Si les Agents littéraires ne m’avaient pas proposé ce roman, il est probable qu’il n’aurait pas croisé ma route. En effet, ce site a été créé pour aider les éditeurs indépendants et les auteurs auto-édités à se faire connaître grâce au principe « une critique = un livre ». Enthousiasmée par ce projet, c’est avec plaisir que j’ai accepté de recevoir ce premier roman de Léna Ellka, publié aux éditions Lunatique.

Cet auteur relate dans ce récit deux destins, à deux époques assez éloignées, mais qui suivent une trajectoire semblable : un départ pour l’Ailleurs, avec l’espoir que ce sera mieux que l’Ici. Tandis que Jerk rêve sa crêperie sur la République Dominicaine, Luis, au 15e siècle, envoie ses songes dans l’Amérique récemment découverte par Christophe Colomb, terre encore vierge et inconnue pour ces Occidentaux chercheurs d’or et/ou doux rêveurs. Très vite, tous deux vont être confrontés à la réalité, souvent moins belle que leur espérance. Néanmoins, cela ne les décourage pas : demain viendra et sera plus heureux, plus coloré, plus… Toujours mieux qu’aujourd’hui. 


On retrouve donc dans ce roman de manière (à peine) exacerbée cette mentalité occidentale qui, si elle nous pousse toujours vers l’avant, nous empêche aussi de nous arrêter et de profiter des saveurs du présent, pas si gris qu’on voudrait le croire. L’histoire de Jerk surtout en est emblématique, car confrontée directement à d’autres attitudes : c’est à force de côtoyer divers nouveaux amis qu’il apprend à cesser d’attendre. Luis, quant à lui, recevra cet enseignement au bout de quelques épreuves et de lui-même lorsqu’il sera arrivé sur cette « terre promise ». J’ai trouvé ce parallèle entre les personnages bien introduit (cf. l’extrait ci-dessous) et intéressant, mais pas vraiment nécessaire : peut-être qu’en étoffant le second récit, il m’aurait paru moins artificiel à côté du premier beaucoup plus développé. La relativisation historique que Luis apporte est un plus pour le roman, mais est mal enchâssée d’après moi. 

Au niveau formel, ces deux récits sont racontés dans un style très oralisé (mais pas familier), agrémentés de quelques jeux sur le rythme du texte plutôt réussis.
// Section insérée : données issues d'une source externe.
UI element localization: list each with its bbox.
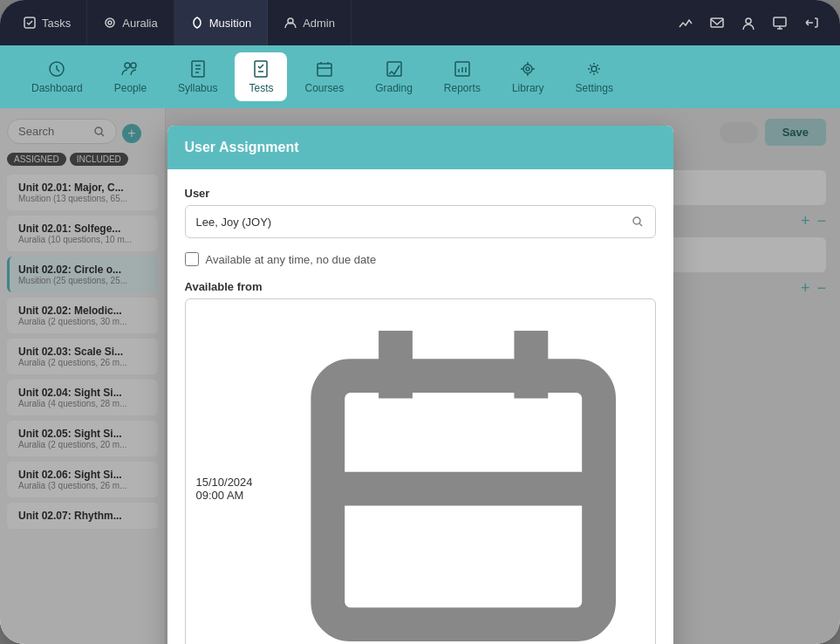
svg-point-5 xyxy=(746,18,751,24)
logout-icon[interactable] xyxy=(803,15,819,31)
sec-nav-courses[interactable]: Courses xyxy=(290,52,358,101)
svg-point-19 xyxy=(633,217,640,224)
nav-tab-auralia[interactable]: Auralia xyxy=(87,0,174,45)
top-nav-tabs: Tasks Auralia Musition xyxy=(7,0,664,45)
available-from-group: Available from 15/10/2024 09:00 AM xyxy=(185,280,656,644)
svg-point-15 xyxy=(523,65,532,73)
svg-rect-11 xyxy=(255,61,267,77)
svg-point-9 xyxy=(131,63,136,68)
user-input[interactable]: Lee, Joy (JOY) xyxy=(185,205,656,238)
svg-point-8 xyxy=(125,63,130,68)
nav-tab-admin[interactable]: Admin xyxy=(268,0,352,45)
top-nav: Tasks Auralia Musition xyxy=(0,0,840,45)
sec-nav-settings[interactable]: Settings xyxy=(562,52,627,101)
user-assignment-modal: User Assignment User Lee, Joy (JOY) xyxy=(167,126,673,644)
top-nav-icons xyxy=(664,15,833,31)
svg-rect-6 xyxy=(774,17,786,26)
svg-point-1 xyxy=(106,18,114,27)
screen: Tasks Auralia Musition xyxy=(0,0,840,644)
sec-nav-tests[interactable]: Tests xyxy=(235,52,287,101)
user-label: User xyxy=(185,187,656,200)
available-from-input[interactable]: 15/10/2024 09:00 AM xyxy=(185,298,656,644)
modal-title: User Assignment xyxy=(185,140,299,154)
available-from-label: Available from xyxy=(185,280,656,293)
sec-nav-library[interactable]: Library xyxy=(498,52,558,101)
device-frame: Tasks Auralia Musition xyxy=(0,0,840,644)
secondary-nav: Dashboard People Syllabus xyxy=(0,45,840,108)
sec-nav-dashboard[interactable]: Dashboard xyxy=(17,52,97,101)
modal-overlay: User Assignment User Lee, Joy (JOY) xyxy=(0,108,840,644)
sec-nav-syllabus[interactable]: Syllabus xyxy=(164,52,231,101)
nav-tab-musition[interactable]: Musition xyxy=(174,0,268,45)
svg-rect-12 xyxy=(318,64,331,76)
sec-nav-grading[interactable]: Grading xyxy=(361,52,427,101)
svg-point-2 xyxy=(108,21,112,24)
calendar-icon xyxy=(283,308,644,644)
sec-nav-reports[interactable]: Reports xyxy=(430,52,495,101)
chart-icon[interactable] xyxy=(678,15,693,31)
modal-header: User Assignment xyxy=(167,126,673,169)
main-content: + ASSIGNED INCLUDED Unit 02.01: Major, C… xyxy=(0,108,840,644)
svg-rect-4 xyxy=(711,18,723,27)
available-anytime-row: Available at any time, no due date xyxy=(185,252,656,266)
user-icon[interactable] xyxy=(741,15,756,31)
svg-point-16 xyxy=(526,67,529,71)
svg-point-17 xyxy=(591,66,597,72)
user-field-group: User Lee, Joy (JOY) xyxy=(185,187,656,238)
available-anytime-checkbox[interactable] xyxy=(185,252,199,266)
available-from-value: 15/10/2024 09:00 AM xyxy=(196,476,283,502)
sec-nav-people[interactable]: People xyxy=(100,52,160,101)
available-anytime-label: Available at any time, no due date xyxy=(206,253,377,266)
mail-icon[interactable] xyxy=(709,15,725,31)
user-search-icon xyxy=(631,215,645,229)
user-value: Lee, Joy (JOY) xyxy=(196,216,272,229)
modal-body: User Lee, Joy (JOY) xyxy=(167,169,673,644)
nav-tab-tasks[interactable]: Tasks xyxy=(7,0,87,45)
monitor-icon[interactable] xyxy=(772,15,788,31)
Si ces derniers m’ont plu, j’ai beaucoup moins aimé l’aspect oral, ayant une préférence pour les tournures de phrase plus « écrites ». Néanmoins, cela pourrait séduire d’autres lecteurs qui apprécient cette façon d’écrire. Enfin, une autre originalité de l’auteur a été d’introduire des fragments de chansons diffusées sur l’île. Cela participe parfaitement à l’élaboration de l’ambiance générale et permet d’entrer davantage en empathie avec Jerk : lorsque ces mélodies commencent à agacer par leur fréquence, il en a lui-même marre, puis on finit par s’y habituer, tout comme lui.
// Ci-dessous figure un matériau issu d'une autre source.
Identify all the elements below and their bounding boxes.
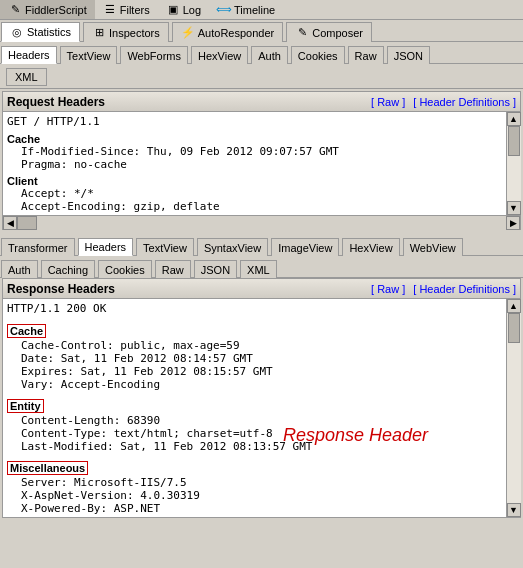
resp-subtab-raw[interactable]: Raw: [155, 260, 191, 278]
response-http-line: HTTP/1.1 200 OK: [7, 301, 488, 316]
xml-subtab-row: XML: [0, 64, 523, 89]
resp-tab-syntaxview[interactable]: SyntaxView: [197, 238, 268, 256]
horiz-scroll-track: [17, 216, 506, 230]
request-horiz-scrollbar: ◀ ▶: [3, 215, 520, 229]
resp-scroll-up-arrow[interactable]: ▲: [507, 299, 521, 313]
tab-autoresponder[interactable]: ⚡ AutoResponder: [172, 22, 283, 42]
scroll-right-arrow[interactable]: ▶: [506, 216, 520, 230]
req-subtab-xml[interactable]: XML: [6, 68, 47, 86]
scroll-up-arrow[interactable]: ▲: [507, 112, 521, 126]
request-content: GET / HTTP/1.1 Cache If-Modified-Since: …: [3, 112, 506, 215]
resp-cache-3: Vary: Accept-Encoding: [7, 378, 488, 391]
request-vertical-scrollbar[interactable]: ▲ ▼: [506, 112, 520, 215]
request-content-wrapper: GET / HTTP/1.1 Cache If-Modified-Since: …: [3, 112, 520, 215]
resp-tab-hexview[interactable]: HexView: [342, 238, 399, 256]
req-client-line-1: Accept-Encoding: gzip, deflate: [7, 200, 488, 213]
log-icon: ▣: [166, 3, 180, 17]
menu-log[interactable]: ▣ Log: [158, 0, 209, 19]
response-headers-title: Response Headers: [7, 282, 115, 296]
req-cache-line-1: Pragma: no-cache: [7, 158, 488, 171]
scroll-left-arrow[interactable]: ◀: [3, 216, 17, 230]
composer-icon: ✎: [295, 26, 309, 40]
resp-scroll-track: [507, 313, 521, 503]
resp-cache-0: Cache-Control: public, max-age=59: [7, 339, 488, 352]
app-window: ✎ FiddlerScript ☰ Filters ▣ Log ⟺ Timeli…: [0, 0, 523, 518]
req-cache-line-0: If-Modified-Since: Thu, 09 Feb 2012 09:0…: [7, 145, 488, 158]
response-header-watermark: Response Header: [283, 425, 428, 446]
request-header-defs-link[interactable]: [ Header Definitions ]: [413, 96, 516, 108]
response-header-links: [ Raw ] [ Header Definitions ]: [371, 283, 516, 295]
request-headers-panel: Request Headers [ Raw ] [ Header Definit…: [2, 91, 521, 230]
fiddlerscript-icon: ✎: [8, 3, 22, 17]
scroll-thumb[interactable]: [508, 126, 520, 156]
menu-fiddlerscript[interactable]: ✎ FiddlerScript: [0, 0, 95, 19]
menu-fiddlerscript-label: FiddlerScript: [25, 4, 87, 16]
resp-subtab-xml[interactable]: XML: [240, 260, 277, 278]
resp-subtab-cookies[interactable]: Cookies: [98, 260, 152, 278]
resp-subtab-caching[interactable]: Caching: [41, 260, 95, 278]
resp-tab-imageview[interactable]: ImageView: [271, 238, 339, 256]
resp-cache-1: Date: Sat, 11 Feb 2012 08:14:57 GMT: [7, 352, 488, 365]
request-raw-link[interactable]: [ Raw ]: [371, 96, 405, 108]
response-sub-tab-row: Auth Caching Cookies Raw JSON XML: [0, 256, 523, 278]
response-raw-link[interactable]: [ Raw ]: [371, 283, 405, 295]
resp-subtab-auth[interactable]: Auth: [1, 260, 38, 278]
req-tab-headers[interactable]: Headers: [1, 46, 57, 64]
req-tab-webforms[interactable]: WebForms: [120, 46, 188, 64]
request-header-links: [ Raw ] [ Header Definitions ]: [371, 96, 516, 108]
req-tab-auth[interactable]: Auth: [251, 46, 288, 64]
response-main-tab-row: Transformer Headers TextView SyntaxView …: [0, 234, 523, 256]
req-tab-hexview[interactable]: HexView: [191, 46, 248, 64]
resp-misc-section: Miscellaneous Server: Microsoft-IIS/7.5 …: [7, 457, 488, 515]
timeline-icon: ⟺: [217, 3, 231, 17]
client-section-label: Client: [7, 175, 488, 187]
menu-timeline-label: Timeline: [234, 4, 275, 16]
req-tab-json[interactable]: JSON: [387, 46, 430, 64]
menu-timeline[interactable]: ⟺ Timeline: [209, 0, 283, 19]
tab-composer[interactable]: ✎ Composer: [286, 22, 372, 42]
req-tab-cookies[interactable]: Cookies: [291, 46, 345, 64]
statistics-label: Statistics: [27, 26, 71, 38]
response-headers-panel: Response Headers [ Raw ] [ Header Defini…: [2, 278, 521, 518]
req-tab-raw[interactable]: Raw: [348, 46, 384, 64]
req-client-line-0: Accept: */*: [7, 187, 488, 200]
req-tab-textview[interactable]: TextView: [60, 46, 118, 64]
filters-icon: ☰: [103, 3, 117, 17]
scroll-track: [507, 126, 521, 201]
second-tab-bar: ◎ Statistics ⊞ Inspectors ⚡ AutoResponde…: [0, 20, 523, 42]
cache-section-label: Cache: [7, 133, 488, 145]
response-headers-header: Response Headers [ Raw ] [ Header Defini…: [3, 279, 520, 299]
resp-cache-2: Expires: Sat, 11 Feb 2012 08:15:57 GMT: [7, 365, 488, 378]
resp-misc-1: X-AspNet-Version: 4.0.30319: [7, 489, 488, 502]
request-http-line: GET / HTTP/1.1: [7, 114, 488, 129]
resp-entity-section: Entity Response Header Content-Length: 6…: [7, 395, 488, 453]
inspectors-label: Inspectors: [109, 27, 160, 39]
resp-tab-transformer[interactable]: Transformer: [1, 238, 75, 256]
horiz-scroll-thumb[interactable]: [17, 216, 37, 230]
autoresponder-icon: ⚡: [181, 26, 195, 40]
resp-scroll-thumb[interactable]: [508, 313, 520, 343]
top-menu-bar: ✎ FiddlerScript ☰ Filters ▣ Log ⟺ Timeli…: [0, 0, 523, 20]
tab-inspectors[interactable]: ⊞ Inspectors: [83, 22, 169, 42]
resp-cache-label: Cache: [7, 324, 46, 338]
request-headers-header: Request Headers [ Raw ] [ Header Definit…: [3, 92, 520, 112]
resp-tab-headers[interactable]: Headers: [78, 238, 134, 256]
request-headers-title: Request Headers: [7, 95, 105, 109]
request-tab-row: Headers TextView WebForms HexView Auth C…: [0, 42, 523, 64]
resp-tab-webview[interactable]: WebView: [403, 238, 463, 256]
resp-cache-section: Cache Cache-Control: public, max-age=59 …: [7, 320, 488, 391]
menu-filters[interactable]: ☰ Filters: [95, 0, 158, 19]
resp-subtab-json[interactable]: JSON: [194, 260, 237, 278]
resp-misc-0: Server: Microsoft-IIS/7.5: [7, 476, 488, 489]
tab-statistics[interactable]: ◎ Statistics: [1, 22, 80, 42]
resp-misc-label: Miscellaneous: [7, 461, 88, 475]
resp-scroll-down-arrow[interactable]: ▼: [507, 503, 521, 517]
scroll-down-arrow[interactable]: ▼: [507, 201, 521, 215]
response-content-wrapper: HTTP/1.1 200 OK Cache Cache-Control: pub…: [3, 299, 520, 517]
response-header-defs-link[interactable]: [ Header Definitions ]: [413, 283, 516, 295]
autoresponder-label: AutoResponder: [198, 27, 274, 39]
resp-tab-textview[interactable]: TextView: [136, 238, 194, 256]
inspectors-icon: ⊞: [92, 26, 106, 40]
statistics-icon: ◎: [10, 25, 24, 39]
response-vertical-scrollbar[interactable]: ▲ ▼: [506, 299, 520, 517]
En conclusion, un premier roman plutôt prometteur, avec de bonnes idées à affiner, et un auteur dont je suis curieuse de suivre l’évolution par la suite.


L’extrait qui introduit l’histoire de Luis :
[Jerk visite une exposition sur Christophe Colomb] Jerk n’était pas le premier à chercher bonheur et fortune dans cette île des Caraïbes. Il n’était pas non plus le premier à vouloir y laisser sa trace, si petite soit-elle.
Des hommes comme lui, il y a longtemps, cherchèrent la même chose, exactement. Les mêmes espoirs. Non, des espoirs plus grands encore, car alors les hommes ne savaient rien de ces îles. Pas d’Albert pour leur raconter, pas de guides touristiques, pas de pages Internet. Rien. Une place immense pour les rêves.
Plus de cinq cent ans avant Jerk, Luis aussi avait tout quitté, armé seulement de l’espoir fou que tout serait différent.
[ELLKA Léna, Le goût de la crêpe au chocolat, La Croixille, éditions Lunatique, 2011, pp. 23-24.]